WHAT YOU SHOULD DO ▸ Print every line of the data exactly as shown.

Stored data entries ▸

* * * * * * * * *

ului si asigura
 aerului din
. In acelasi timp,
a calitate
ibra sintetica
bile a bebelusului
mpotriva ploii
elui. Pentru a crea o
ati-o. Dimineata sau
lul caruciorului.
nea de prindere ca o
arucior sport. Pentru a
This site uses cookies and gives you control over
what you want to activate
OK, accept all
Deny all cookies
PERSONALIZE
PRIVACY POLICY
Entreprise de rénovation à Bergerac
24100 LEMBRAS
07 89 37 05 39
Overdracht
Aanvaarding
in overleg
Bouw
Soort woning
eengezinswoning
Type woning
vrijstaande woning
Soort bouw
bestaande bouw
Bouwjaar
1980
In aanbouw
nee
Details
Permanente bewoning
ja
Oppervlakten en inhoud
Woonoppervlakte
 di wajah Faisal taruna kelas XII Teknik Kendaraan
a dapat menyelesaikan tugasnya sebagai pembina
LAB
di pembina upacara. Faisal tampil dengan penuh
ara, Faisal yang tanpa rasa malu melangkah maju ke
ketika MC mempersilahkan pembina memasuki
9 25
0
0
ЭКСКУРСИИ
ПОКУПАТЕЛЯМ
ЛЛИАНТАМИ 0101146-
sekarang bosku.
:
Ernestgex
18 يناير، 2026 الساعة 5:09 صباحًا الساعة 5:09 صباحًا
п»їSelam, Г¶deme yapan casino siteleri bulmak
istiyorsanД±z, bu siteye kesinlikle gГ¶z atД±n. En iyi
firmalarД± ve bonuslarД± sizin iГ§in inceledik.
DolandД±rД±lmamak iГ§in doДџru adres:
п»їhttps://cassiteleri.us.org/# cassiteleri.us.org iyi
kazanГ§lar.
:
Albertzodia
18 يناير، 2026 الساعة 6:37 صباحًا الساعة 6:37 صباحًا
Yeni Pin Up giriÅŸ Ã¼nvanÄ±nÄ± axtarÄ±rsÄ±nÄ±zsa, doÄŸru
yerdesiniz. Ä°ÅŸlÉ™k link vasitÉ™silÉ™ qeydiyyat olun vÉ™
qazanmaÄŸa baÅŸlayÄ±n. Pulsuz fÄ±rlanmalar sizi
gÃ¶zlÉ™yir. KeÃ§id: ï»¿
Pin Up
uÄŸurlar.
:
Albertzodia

* * * * * * * * *

RESPONSE AREA ▸
ului si asigura
 aerului din
. In acelasi timp,
a calitate
ibra sintetica
bile a bebelusului
mpotriva ploii
elui. Pentru a crea o
ati-o. Dimineata sau
lul caruciorului.
nea de prindere ca o
arucior sport. Pentru a
This site uses cookies and gives you control over
what you want to activate
OK, accept all
Deny all cookies
PERSONALIZE
PRIVACY POLICY
Entreprise de rénovation à Bergerac
24100 LEMBRAS
07 89 37 05 39
Overdracht
Aanvaarding
in overleg
Bouw
Soort woning
eengezinswoning
Type woning
vrijstaande woning
Soort bouw
bestaande bouw
Bouwjaar
1980
In aanbouw
nee
Details
Permanente bewoning
ja
Oppervlakten en inhoud
Woonoppervlakte
 di wajah Faisal taruna kelas XII Teknik Kendaraan
a dapat menyelesaikan tugasnya sebagai pembina
LAB
di pembina upacara. Faisal tampil dengan penuh
ara, Faisal yang tanpa rasa malu melangkah maju ke
ketika MC mempersilahkan pembina memasuki
9 25
0
0
ЭКСКУРСИИ
ПОКУПАТЕЛЯМ
ЛЛИАНТАМИ 0101146-
sekarang bosku.
:
Ernestgex
18 يناير، 2026 الساعة 5:09 صباحًا الساعة 5:09 صباحًا
п»їSelam, Г¶deme yapan casino siteleri bulmak
istiyorsanД±z, bu siteye kesinlikle gГ¶z atД±n. En iyi
firmalarД± ve bonuslarД± sizin iГ§in inceledik.
DolandД±rД±lmamak iГ§in doДџru adres:
п»їhttps://cassiteleri.us.org/# cassiteleri.us.org iyi
kazanГ§lar.
:
Albertzodia
18 يناير، 2026 الساعة 6:37 صباحًا الساعة 6:37 صباحًا
Yeni Pin Up giriÅŸ Ã¼nvanÄ±nÄ± axtarÄ±rsÄ±nÄ±zsa, doÄŸru
yerdesiniz. Ä°ÅŸlÉ™k link vasitÉ™silÉ™ qeydiyyat olun vÉ™
qazanmaÄŸa baÅŸlayÄ±n. Pulsuz fÄ±rlanmalar sizi
gÃ¶zlÉ™yir. KeÃ§id: ï»¿
Pin Up
uÄŸurlar.
:
Albertzodia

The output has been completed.